About this exercise
This exercise asks for an exact copy of every entry below, with pictures omitted.

Dataset entries:
-- Opening Marker --

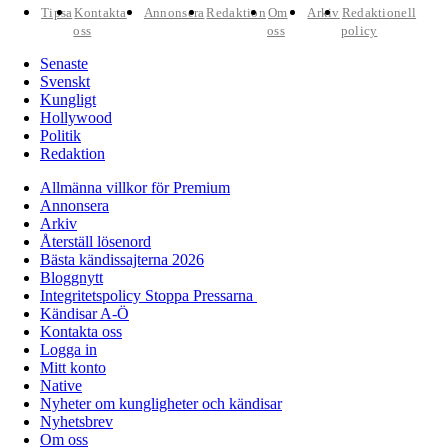
Tipsa
Kontakta
Annonsera
Redaktion
Om
Arkiv
Redaktionell
oss
oss
policy
Senaste
Svenskt
Kungligt
Hollywood
Politik
Redaktion
Allmänna villkor för Premium
Annonsera
Arkiv
Återställ lösenord
Bästa kändissajterna 2026
Bloggnytt
Integritetspolicy Stoppa Pressarna
Kändisar A-Ö
Kontakta oss
Logga in
Mitt konto
Native
Nyheter om kungligheter och kändisar
Nyhetsbrev
Om oss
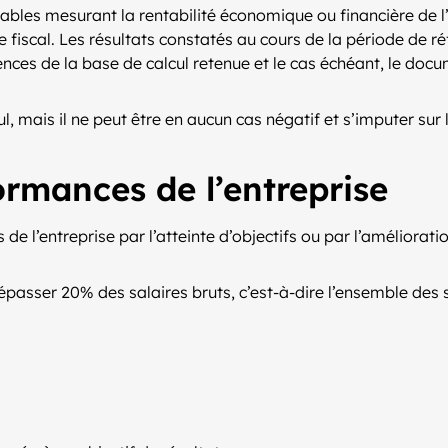
tables mesurant la rentabilité économique ou financière de l
e fiscal. Les résultats constatés au cours de la période de 
nces de la base de calcul retenue et le cas échéant, le docum
ul, mais il ne peut être en aucun cas négatif et s’imputer sur 
ormances de l’entreprise
s de l’entreprise par l’atteinte d’objectifs ou par l’améliora
épasser 20% des salaires bruts, c’est-à-dire l’ensemble des 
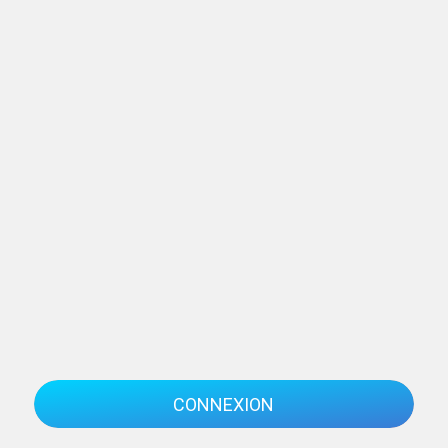
CONNEXION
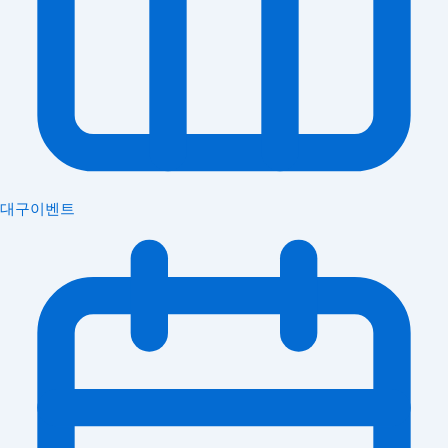
대구이벤트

-- Closing Marker --

Written answer
Tipsa
Kontakta
Annonsera
Redaktion
Om
Arkiv
Redaktionell
oss
oss
policy
Senaste
Svenskt
Kungligt
Hollywood
Politik
Redaktion
Allmänna villkor för Premium
Annonsera
Arkiv
Återställ lösenord
Bästa kändissajterna 2026
Bloggnytt
Integritetspolicy Stoppa Pressarna
Kändisar A-Ö
Kontakta oss
Logga in
Mitt konto
Native
Nyheter om kungligheter och kändisar
Nyhetsbrev
Om oss
tables mesurant la rentabilité économique ou financière de l
e fiscal. Les résultats constatés au cours de la période de 
nces de la base de calcul retenue et le cas échéant, le docum
ul, mais il ne peut être en aucun cas négatif et s’imputer sur 
ormances de l’entreprise
s de l’entreprise par l’atteinte d’objectifs ou par l’améliora
épasser 20% des salaires bruts, c’est-à-dire l’ensemble des 
CONNEXION
대구이벤트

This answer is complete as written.